Case ID: f-cas_22/html/0057-01.html
Source: Caselaw Access Project
Author: {"author": "WASHINGTON, Circuit Justice.", "license": "Public Domain", "url": "https://static.case.law/"}
Date Created: 2024-08-24T03:29:51.129683

Case No. 12,828.
    SHUTE v. DAVIS.
    [1 Pet. C. C. 431.] 
    
    Circuit Court, D. Pennsylvania.
    April Term, 1817.
    Courts — Federal Jurisdiction — Citizenship.
    1. The circuit court has no jurisdiction, when neither of the parties in the suit, are citizens of the state in which the action is instituted.
    [Cited in Donaldson v. Hazen. Case No. 3,-984; Dundas v. Bowler, Id. 4,140; Allen v. Blunt, Id. 215.]
    2. Where the plaintiff was a citizen of Kentucky, and one of the defendants was a citizen of Pennsylvania, and the other defendant a citizen of New Orleans, but no process had been served on the latter, the jurisdiction of the court, in the case was maintained.
    [Cited in Picquet v. Swan. Case No. 11,134; Nesmith v. Calvert., Id. 10,123; Heriot v. Davis, Id. 6,404.]
    [Cited in Wills v. Home Ins. Co., 28 Iowa, 546.]
    [3. Cited in Smith v. Allen, 1 Blackf. 24, note 1, to the point that in ejectment the legal title must prevail.]

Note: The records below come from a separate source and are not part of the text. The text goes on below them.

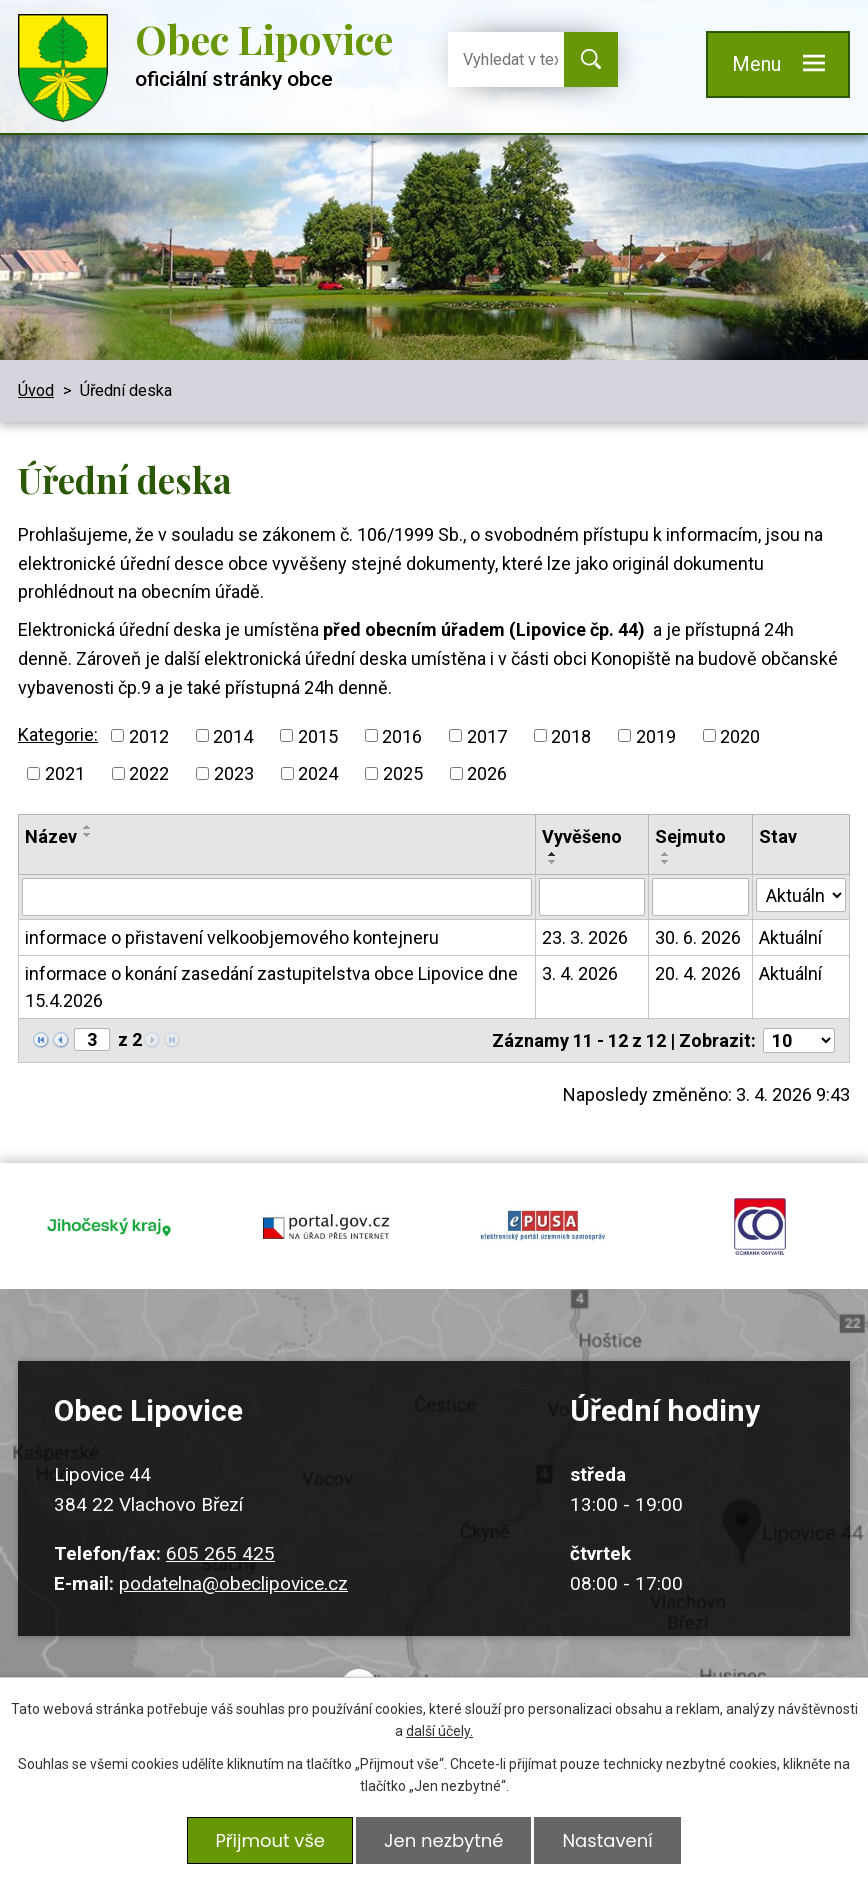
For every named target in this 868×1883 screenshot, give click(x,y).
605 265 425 (220, 1553)
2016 (402, 735)
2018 (571, 735)
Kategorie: (58, 734)
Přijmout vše (270, 1840)
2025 (403, 773)
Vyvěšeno (582, 836)
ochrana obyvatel (759, 1226)
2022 (149, 773)
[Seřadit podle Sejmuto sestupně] (666, 862)
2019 (656, 735)
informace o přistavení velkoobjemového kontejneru (232, 937)
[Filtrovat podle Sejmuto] (700, 897)
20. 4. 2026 (698, 973)
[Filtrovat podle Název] (277, 897)
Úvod (36, 390)
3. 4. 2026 (580, 973)
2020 (740, 735)
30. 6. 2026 (698, 937)
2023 (234, 773)
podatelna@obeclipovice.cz (233, 1583)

    Motion on arrest of judgment, upon the ground of want of jurisdiction. The declaration stated the plaintiff to be a citizen of the state of New York, and the defendant to be a citizen of New Jersey.
   WASHINGTON, Circuit Justice.

This point was settled in the case of Craig v. Cummins [Case No. 3,331], decided in this court, in January, 1811. The judgment must therefore be arrested.